Agenda item

* To consider a report

 

Minutes:

ACO Evans submitted the performance report for Quarter 2 of 2016/17 and gave an update on the programmes within the Group’s remit.  All projects were on target with the exception of the HR & Payroll System and Telephony System Replacement, which were both reporting as amber.

 

The completion date for the HR & Payroll System had been postponed to January 2017 as there were number of issues that had been escalated to the service provider and had not yet been resolved.  The delay would incur additional expenditure of approximately £30,000 and a request to amend the Capital Programme accordingly was included in the report on Revenue Budget and Capital Programme Monitoring 2016/17 (Minute 16-17/CS/033 below).  The costs related to consultancy and project management support for an additional two months.

 

The Telephony System Replacement project had been delayed as a result of ongoing work on the Replacement Mobilising System and the rollout of Virtual Desktop Infrastructure.

 

Mrs A Ashwood, Head of Strategic Support, advised that the greatest need was for the Training Centre, as currently there were not enough telephone lines to meet the level of need.  The procurement was currently underway and the Government’s Digital Marketplace would be used which would expedite the process.  It was anticipated that the part of the project relating to the training centre would be completed in January 2017, which a full roll-out in March 2017.  The new system would also provide functionality for instant messaging and video conferencing to improve connection across the Service.

 

ACO Evans reported on the performance indicators for the second quarter of 2016/17.  All fleet and workshop indicators were green for the quarter.  These were new indicators for the 2016/17 and would need to be reviewed when Members set the targets for 2017/18 at the Group’s next meeting.  All ICT indicators, with the exception of IM1 (the number of incidents on mission critical services resolved within 1 hour) were also green.

 

Three incidents had been identified as mission critical within the reporting period. Two of these incidents had been resolved within the hour.  The third incident related to a Ransom Ware Cryptoware virus which took significantly longer than normal to resolve as the virus had to be isolated and the rest of the system swept to ensure that it was clear.

 

Members suggested that the target for this indicator should be reviewed at the target-setting meeting as, given the small numbers involved, one incident could have a significant impact on the performance figures reported.  As this was not core business for the Service, a lower target could be considered.

 

The view was expressed that human nature was the greatest vulnerability to the spread of a virus and that communications were being circulated to staff to remind them to report any unusual activity on their electronic devices immediately so that viruses could be isolated as quickly as possible.

 

Mr G Chambers, the Head of Finance and Treasurer, reported on the finance indicators. FNP5 (percentage of uncontested invoices paid within 30 days) had missed target by only 1%.

 

FNP6 (percentage of outstanding debt over 90 days old) had missed its target and was reporting as red for the quarter.  The Head of Finance and Treasurer advised that the Service was now much more robust in charging for its attendance where this was applicable.  The total of outstanding debt as at 30 September 2016 was £18,483.27 with £2,909.94, or 15.74%, being over 90 days old.  Of the debts in excess of 90 days old, two were being pursued through the small claims court involving bailiffs, one was currently under negotiation of repayment terms and one had been paid.

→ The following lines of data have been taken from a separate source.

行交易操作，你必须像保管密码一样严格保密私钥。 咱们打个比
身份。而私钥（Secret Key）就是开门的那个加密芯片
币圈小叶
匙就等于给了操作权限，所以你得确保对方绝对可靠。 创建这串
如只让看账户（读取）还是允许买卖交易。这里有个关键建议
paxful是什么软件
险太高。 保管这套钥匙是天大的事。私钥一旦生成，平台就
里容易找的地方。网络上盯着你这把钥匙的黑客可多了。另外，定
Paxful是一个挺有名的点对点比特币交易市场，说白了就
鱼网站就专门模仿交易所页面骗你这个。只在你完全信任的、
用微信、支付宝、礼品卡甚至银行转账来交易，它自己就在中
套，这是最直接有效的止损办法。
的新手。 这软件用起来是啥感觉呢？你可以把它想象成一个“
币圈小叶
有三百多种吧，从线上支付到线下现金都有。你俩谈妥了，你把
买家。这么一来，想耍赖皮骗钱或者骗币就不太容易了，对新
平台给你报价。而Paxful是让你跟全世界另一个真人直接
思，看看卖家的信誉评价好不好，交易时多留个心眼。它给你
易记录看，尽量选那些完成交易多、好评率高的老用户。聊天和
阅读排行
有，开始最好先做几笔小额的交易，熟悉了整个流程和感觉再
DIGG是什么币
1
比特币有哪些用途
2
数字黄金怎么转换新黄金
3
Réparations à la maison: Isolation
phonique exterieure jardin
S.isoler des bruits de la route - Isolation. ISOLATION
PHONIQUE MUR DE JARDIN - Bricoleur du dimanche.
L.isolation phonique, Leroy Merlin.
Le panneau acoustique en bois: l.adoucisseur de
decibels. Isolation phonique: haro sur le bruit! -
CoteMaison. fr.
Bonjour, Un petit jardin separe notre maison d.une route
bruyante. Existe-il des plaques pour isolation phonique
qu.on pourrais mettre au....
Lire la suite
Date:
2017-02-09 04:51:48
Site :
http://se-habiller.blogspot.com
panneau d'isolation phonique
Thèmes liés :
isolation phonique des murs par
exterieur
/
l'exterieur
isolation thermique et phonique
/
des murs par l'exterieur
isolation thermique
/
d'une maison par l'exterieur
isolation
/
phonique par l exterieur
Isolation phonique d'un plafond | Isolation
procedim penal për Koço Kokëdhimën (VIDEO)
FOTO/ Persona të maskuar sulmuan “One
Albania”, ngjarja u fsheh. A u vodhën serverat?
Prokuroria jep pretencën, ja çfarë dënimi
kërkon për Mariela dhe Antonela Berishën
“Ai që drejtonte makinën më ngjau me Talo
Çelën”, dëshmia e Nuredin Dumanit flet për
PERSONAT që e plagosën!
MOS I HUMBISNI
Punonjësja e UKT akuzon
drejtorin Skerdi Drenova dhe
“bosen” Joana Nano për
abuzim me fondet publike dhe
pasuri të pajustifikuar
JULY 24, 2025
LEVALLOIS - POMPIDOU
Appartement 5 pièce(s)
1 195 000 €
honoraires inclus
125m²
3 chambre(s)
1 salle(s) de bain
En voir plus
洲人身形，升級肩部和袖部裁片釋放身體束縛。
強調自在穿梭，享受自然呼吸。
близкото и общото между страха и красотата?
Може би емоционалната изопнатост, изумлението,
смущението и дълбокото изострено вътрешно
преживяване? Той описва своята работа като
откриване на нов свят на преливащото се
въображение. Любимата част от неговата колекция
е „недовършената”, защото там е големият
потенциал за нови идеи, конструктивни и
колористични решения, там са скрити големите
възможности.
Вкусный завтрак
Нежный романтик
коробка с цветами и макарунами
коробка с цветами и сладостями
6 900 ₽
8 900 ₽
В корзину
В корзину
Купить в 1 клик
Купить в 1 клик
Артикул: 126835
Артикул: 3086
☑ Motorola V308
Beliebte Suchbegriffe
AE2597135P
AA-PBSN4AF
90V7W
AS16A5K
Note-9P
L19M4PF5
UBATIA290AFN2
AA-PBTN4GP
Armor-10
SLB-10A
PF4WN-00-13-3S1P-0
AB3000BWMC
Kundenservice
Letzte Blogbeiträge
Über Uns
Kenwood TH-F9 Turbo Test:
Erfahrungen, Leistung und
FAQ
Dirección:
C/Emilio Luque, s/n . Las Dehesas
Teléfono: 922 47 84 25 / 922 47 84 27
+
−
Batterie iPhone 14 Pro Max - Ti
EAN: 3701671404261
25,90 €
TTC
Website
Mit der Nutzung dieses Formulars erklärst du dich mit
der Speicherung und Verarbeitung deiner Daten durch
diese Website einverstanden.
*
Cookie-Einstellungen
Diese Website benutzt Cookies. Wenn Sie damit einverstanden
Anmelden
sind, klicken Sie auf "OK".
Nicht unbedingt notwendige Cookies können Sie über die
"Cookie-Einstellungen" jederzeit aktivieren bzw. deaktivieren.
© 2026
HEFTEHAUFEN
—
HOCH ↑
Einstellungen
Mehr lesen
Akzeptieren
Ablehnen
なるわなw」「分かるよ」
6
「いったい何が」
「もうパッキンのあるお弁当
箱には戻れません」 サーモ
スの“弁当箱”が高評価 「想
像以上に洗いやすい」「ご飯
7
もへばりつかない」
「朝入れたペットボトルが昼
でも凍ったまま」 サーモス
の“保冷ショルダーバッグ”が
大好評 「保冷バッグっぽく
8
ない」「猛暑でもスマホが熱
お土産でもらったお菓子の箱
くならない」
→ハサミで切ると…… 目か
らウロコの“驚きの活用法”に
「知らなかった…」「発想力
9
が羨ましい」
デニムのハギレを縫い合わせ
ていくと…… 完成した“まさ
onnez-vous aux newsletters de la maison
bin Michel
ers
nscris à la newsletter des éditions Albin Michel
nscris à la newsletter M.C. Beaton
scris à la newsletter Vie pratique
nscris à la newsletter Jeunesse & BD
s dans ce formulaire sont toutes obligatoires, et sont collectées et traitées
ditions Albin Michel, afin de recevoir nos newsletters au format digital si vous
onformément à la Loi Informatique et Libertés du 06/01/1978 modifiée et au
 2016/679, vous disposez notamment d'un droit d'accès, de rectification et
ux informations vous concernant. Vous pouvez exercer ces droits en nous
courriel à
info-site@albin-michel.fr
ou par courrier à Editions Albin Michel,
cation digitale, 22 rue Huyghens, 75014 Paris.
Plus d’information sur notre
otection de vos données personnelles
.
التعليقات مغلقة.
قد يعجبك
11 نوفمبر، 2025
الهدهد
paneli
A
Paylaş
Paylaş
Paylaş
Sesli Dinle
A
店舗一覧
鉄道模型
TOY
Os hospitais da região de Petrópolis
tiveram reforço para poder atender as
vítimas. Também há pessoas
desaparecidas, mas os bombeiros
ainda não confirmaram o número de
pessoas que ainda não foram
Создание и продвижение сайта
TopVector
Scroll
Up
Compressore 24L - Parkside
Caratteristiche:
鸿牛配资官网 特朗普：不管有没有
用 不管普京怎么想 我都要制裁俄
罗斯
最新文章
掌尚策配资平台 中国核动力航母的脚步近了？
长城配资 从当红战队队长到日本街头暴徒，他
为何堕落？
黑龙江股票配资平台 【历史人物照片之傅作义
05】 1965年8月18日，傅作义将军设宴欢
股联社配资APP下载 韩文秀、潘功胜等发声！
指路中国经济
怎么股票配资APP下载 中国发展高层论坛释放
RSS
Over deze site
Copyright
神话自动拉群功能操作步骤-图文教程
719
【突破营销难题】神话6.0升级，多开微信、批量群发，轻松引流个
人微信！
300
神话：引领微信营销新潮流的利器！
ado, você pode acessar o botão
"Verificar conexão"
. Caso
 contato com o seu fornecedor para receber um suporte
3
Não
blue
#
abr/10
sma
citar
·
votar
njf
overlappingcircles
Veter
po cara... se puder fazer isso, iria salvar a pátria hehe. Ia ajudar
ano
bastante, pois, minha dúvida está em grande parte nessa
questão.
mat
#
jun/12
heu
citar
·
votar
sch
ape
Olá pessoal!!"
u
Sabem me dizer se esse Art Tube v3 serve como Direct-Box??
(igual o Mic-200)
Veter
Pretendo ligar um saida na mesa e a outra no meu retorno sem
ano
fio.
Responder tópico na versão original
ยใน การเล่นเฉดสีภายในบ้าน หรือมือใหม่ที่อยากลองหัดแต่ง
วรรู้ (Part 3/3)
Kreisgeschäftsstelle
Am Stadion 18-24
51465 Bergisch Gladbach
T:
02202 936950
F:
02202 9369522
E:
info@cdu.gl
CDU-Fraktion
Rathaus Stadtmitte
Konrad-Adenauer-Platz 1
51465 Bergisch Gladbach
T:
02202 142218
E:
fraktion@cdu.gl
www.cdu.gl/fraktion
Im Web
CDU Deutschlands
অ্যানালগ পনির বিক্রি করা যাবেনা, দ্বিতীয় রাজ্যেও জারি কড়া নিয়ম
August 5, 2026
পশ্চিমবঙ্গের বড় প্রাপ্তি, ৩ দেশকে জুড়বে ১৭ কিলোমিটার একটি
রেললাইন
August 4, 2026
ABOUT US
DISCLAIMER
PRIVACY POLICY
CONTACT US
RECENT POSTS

It was noted that the performance against FNP6 was also significantly affected by a small number of cases and that the target for this indicator should also be reviewed.

 

RESOLVED:

1.         That the progress made on Corporate Services Programmes and Performance be acknowledged.

2.         That consideration be given to amending the targets for IM1, FPN6 and the fleet and workshops indicators for the 2017/18 performance year at the Group’s next meeting.